Collected data entries:
※
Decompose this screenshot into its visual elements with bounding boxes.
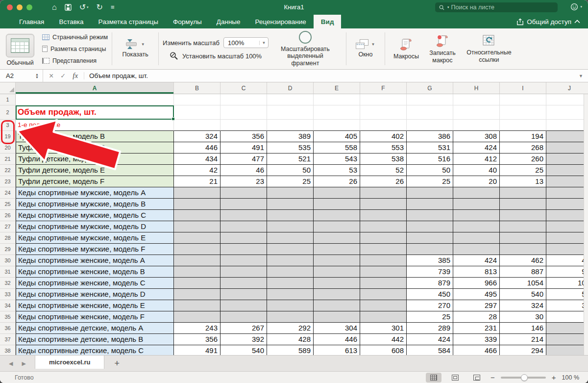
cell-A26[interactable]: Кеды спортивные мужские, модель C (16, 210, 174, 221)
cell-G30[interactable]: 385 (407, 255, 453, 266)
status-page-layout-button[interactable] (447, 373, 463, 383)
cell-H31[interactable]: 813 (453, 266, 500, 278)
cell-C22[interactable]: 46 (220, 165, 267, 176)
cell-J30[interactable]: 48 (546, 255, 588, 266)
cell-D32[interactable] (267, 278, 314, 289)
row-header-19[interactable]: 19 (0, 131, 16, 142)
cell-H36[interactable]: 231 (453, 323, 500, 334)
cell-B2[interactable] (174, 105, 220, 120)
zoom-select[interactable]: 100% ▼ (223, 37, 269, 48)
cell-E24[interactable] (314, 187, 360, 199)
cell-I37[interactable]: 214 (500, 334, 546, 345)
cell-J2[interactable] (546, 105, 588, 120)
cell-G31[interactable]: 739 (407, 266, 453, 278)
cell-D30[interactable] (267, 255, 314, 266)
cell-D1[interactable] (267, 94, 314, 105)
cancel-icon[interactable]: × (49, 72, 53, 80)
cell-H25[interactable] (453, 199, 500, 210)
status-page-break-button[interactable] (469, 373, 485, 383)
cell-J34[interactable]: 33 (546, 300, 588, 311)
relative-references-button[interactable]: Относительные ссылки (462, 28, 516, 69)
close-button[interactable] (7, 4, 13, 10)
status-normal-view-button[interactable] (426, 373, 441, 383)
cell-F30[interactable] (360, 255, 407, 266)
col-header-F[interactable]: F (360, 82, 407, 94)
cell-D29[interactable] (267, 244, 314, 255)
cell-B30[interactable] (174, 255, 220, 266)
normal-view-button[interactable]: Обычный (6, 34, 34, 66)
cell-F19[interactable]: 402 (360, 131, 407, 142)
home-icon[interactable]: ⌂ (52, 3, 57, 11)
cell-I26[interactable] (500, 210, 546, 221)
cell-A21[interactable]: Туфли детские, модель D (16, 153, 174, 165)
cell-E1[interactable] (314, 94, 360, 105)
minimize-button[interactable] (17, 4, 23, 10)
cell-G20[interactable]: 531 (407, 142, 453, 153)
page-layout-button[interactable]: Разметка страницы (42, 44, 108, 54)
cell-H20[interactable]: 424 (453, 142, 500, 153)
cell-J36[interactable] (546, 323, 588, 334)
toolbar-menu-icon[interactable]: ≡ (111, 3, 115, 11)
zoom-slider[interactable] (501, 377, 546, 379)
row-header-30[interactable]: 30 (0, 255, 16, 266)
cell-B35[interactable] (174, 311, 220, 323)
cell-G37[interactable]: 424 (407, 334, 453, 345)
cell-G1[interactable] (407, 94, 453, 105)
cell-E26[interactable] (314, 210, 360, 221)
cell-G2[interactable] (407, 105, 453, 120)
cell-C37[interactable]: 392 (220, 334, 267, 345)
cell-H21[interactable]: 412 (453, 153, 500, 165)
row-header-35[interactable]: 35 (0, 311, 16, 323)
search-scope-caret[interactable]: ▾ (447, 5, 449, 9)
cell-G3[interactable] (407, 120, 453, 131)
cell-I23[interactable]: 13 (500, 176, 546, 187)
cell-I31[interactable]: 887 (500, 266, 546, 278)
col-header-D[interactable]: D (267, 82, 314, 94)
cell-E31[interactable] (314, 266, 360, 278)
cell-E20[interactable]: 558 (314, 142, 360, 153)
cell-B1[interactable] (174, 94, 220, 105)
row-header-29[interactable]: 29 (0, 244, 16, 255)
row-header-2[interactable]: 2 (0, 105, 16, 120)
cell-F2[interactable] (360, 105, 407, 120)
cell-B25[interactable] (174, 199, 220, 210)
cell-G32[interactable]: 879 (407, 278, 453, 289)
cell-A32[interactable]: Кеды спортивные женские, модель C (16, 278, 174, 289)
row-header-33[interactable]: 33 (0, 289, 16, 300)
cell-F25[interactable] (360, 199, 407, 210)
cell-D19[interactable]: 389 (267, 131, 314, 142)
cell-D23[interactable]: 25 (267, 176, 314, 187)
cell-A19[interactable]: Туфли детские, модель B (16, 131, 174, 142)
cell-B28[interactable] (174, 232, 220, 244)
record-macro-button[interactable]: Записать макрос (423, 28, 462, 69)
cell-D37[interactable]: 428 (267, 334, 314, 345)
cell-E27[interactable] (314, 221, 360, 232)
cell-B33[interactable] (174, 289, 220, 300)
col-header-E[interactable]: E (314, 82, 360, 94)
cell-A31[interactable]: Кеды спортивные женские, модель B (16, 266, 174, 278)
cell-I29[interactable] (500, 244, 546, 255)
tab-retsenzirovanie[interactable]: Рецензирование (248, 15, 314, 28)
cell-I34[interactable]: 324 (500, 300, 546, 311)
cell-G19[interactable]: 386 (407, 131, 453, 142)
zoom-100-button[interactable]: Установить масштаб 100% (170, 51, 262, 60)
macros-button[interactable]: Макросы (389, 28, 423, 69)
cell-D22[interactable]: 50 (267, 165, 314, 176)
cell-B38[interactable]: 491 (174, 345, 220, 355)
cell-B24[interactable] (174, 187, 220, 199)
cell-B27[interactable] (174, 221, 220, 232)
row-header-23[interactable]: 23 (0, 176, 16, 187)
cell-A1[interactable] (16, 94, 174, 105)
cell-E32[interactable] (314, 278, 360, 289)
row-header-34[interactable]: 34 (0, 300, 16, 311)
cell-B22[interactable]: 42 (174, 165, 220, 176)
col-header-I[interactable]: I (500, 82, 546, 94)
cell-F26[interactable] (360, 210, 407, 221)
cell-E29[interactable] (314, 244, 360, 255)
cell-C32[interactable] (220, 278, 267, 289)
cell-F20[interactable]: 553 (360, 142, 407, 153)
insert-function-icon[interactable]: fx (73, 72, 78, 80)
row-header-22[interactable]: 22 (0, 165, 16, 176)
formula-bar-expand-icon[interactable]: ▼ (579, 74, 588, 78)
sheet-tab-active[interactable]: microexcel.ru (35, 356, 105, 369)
※
**TASK REQUIREMENTS:**
Only a number is wanted here: the count of lines above that contain the word "спортивные".

**EXERCISE ANSWER:**
3